WORK ORDER »
Give back the whole listing exactly as it is written.

RECORD EXCERPTS »
________________________

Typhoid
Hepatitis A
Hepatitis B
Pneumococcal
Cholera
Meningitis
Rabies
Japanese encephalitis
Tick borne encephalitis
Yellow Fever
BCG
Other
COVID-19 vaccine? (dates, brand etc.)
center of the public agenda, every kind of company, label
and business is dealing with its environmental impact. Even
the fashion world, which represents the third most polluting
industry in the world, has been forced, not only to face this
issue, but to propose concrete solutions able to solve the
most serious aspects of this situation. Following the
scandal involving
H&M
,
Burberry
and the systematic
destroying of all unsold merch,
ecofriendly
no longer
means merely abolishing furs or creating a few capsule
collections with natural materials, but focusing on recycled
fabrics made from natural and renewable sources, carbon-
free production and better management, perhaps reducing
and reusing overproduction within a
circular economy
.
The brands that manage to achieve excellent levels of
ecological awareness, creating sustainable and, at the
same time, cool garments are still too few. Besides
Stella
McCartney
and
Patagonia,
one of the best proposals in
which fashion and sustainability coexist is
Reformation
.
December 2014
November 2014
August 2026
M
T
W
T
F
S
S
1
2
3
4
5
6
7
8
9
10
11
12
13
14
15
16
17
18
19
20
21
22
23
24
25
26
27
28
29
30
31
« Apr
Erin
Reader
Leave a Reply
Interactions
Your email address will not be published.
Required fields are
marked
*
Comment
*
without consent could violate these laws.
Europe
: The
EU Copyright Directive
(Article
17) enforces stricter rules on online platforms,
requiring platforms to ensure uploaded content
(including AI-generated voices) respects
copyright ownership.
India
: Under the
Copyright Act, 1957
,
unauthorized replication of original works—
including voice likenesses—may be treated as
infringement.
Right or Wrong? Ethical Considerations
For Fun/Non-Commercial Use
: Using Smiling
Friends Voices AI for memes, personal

________________________

RESPONSE FOR THIS EXERCISE »
Typhoid
Hepatitis A
Hepatitis B
Pneumococcal
Cholera
Meningitis
Rabies
Japanese encephalitis
Tick borne encephalitis
Yellow Fever
BCG
Other
COVID-19 vaccine? (dates, brand etc.)
center of the public agenda, every kind of company, label
and business is dealing with its environmental impact. Even
the fashion world, which represents the third most polluting
industry in the world, has been forced, not only to face this
issue, but to propose concrete solutions able to solve the
most serious aspects of this situation. Following the
scandal involving
H&M
,
Burberry
and the systematic
destroying of all unsold merch,
ecofriendly
no longer
means merely abolishing furs or creating a few capsule
collections with natural materials, but focusing on recycled
fabrics made from natural and renewable sources, carbon-
free production and better management, perhaps reducing
and reusing overproduction within a
circular economy
.
The brands that manage to achieve excellent levels of
ecological awareness, creating sustainable and, at the
same time, cool garments are still too few. Besides
Stella
McCartney
and
Patagonia,
one of the best proposals in
which fashion and sustainability coexist is
Reformation
.
December 2014
November 2014
August 2026
M
T
W
T
F
S
S
1
2
3
4
5
6
7
8
9
10
11
12
13
14
15
16
17
18
19
20
21
22
23
24
25
26
27
28
29
30
31
« Apr
Erin
Reader
Leave a Reply
Interactions
Your email address will not be published.
Required fields are
marked
*
Comment
*
without consent could violate these laws.
Europe
: The
EU Copyright Directive
(Article
17) enforces stricter rules on online platforms,
requiring platforms to ensure uploaded content
(including AI-generated voices) respects
copyright ownership.
India
: Under the
Copyright Act, 1957
,
unauthorized replication of original works—
including voice likenesses—may be treated as
infringement.
Right or Wrong? Ethical Considerations
For Fun/Non-Commercial Use
: Using Smiling
Friends Voices AI for memes, personal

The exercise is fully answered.